> [Data to process]
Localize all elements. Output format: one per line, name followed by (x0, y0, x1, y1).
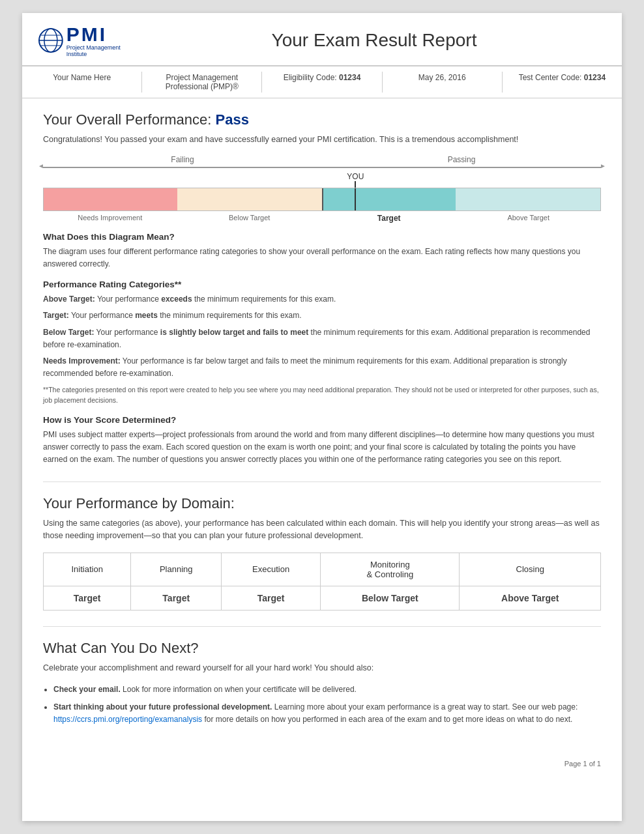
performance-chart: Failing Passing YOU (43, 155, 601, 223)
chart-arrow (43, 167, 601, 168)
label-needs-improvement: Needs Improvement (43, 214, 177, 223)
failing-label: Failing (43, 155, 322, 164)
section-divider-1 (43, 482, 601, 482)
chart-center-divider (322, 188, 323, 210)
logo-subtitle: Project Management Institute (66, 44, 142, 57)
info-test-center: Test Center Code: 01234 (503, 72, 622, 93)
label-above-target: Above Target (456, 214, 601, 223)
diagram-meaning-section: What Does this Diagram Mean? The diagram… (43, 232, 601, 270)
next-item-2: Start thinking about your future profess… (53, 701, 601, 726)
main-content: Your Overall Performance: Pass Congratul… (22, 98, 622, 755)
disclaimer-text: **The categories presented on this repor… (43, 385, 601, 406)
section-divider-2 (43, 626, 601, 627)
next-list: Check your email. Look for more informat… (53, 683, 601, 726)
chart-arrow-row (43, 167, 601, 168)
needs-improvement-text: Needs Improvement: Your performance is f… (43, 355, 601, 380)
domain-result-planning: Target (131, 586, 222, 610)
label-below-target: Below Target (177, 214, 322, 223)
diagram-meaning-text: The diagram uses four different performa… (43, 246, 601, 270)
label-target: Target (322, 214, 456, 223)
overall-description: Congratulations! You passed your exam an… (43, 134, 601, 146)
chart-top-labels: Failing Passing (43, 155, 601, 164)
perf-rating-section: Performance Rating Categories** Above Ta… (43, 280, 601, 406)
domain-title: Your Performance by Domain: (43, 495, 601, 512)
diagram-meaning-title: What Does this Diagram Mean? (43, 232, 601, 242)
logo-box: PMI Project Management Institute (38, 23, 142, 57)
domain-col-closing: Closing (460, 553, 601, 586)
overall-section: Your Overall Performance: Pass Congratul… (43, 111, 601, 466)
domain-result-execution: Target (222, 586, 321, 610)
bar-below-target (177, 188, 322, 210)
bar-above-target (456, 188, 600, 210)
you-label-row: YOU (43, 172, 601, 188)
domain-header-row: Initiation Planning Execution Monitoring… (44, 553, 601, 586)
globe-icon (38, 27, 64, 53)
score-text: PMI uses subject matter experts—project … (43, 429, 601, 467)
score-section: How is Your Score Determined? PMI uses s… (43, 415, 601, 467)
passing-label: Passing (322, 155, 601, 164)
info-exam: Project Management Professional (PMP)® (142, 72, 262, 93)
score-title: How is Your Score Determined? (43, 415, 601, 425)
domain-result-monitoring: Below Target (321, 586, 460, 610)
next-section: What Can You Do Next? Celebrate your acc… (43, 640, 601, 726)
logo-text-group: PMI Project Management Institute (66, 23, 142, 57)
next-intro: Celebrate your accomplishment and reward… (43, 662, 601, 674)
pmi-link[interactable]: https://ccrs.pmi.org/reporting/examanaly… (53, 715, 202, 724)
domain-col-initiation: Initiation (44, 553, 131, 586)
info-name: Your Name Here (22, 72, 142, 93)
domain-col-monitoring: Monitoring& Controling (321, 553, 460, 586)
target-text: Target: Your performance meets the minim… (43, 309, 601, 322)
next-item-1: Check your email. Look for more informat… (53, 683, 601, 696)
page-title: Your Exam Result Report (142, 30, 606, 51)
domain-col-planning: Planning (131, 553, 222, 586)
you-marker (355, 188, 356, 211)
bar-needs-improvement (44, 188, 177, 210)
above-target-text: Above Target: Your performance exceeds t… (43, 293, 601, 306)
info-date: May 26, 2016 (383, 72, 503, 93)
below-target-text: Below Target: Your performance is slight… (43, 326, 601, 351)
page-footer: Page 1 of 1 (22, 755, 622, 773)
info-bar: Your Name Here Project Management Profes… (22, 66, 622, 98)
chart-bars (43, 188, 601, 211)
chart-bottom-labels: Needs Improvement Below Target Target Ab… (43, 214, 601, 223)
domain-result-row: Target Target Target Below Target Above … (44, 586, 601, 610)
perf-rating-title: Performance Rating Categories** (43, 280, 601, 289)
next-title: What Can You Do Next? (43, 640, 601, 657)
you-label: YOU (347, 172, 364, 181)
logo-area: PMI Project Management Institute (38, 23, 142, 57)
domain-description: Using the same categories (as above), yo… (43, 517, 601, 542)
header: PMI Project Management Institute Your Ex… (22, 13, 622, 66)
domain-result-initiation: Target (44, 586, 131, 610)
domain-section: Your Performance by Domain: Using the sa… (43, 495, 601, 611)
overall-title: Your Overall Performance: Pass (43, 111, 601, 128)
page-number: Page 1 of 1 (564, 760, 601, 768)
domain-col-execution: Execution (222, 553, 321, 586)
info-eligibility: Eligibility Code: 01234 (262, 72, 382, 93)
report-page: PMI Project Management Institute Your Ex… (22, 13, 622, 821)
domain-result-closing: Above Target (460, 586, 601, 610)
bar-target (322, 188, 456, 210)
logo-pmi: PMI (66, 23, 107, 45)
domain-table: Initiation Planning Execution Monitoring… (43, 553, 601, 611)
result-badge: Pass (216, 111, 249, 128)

> [Task description] Exactly one number is the answer: how many lines of the entries contain the string "email".

> [Solution to the problem] 2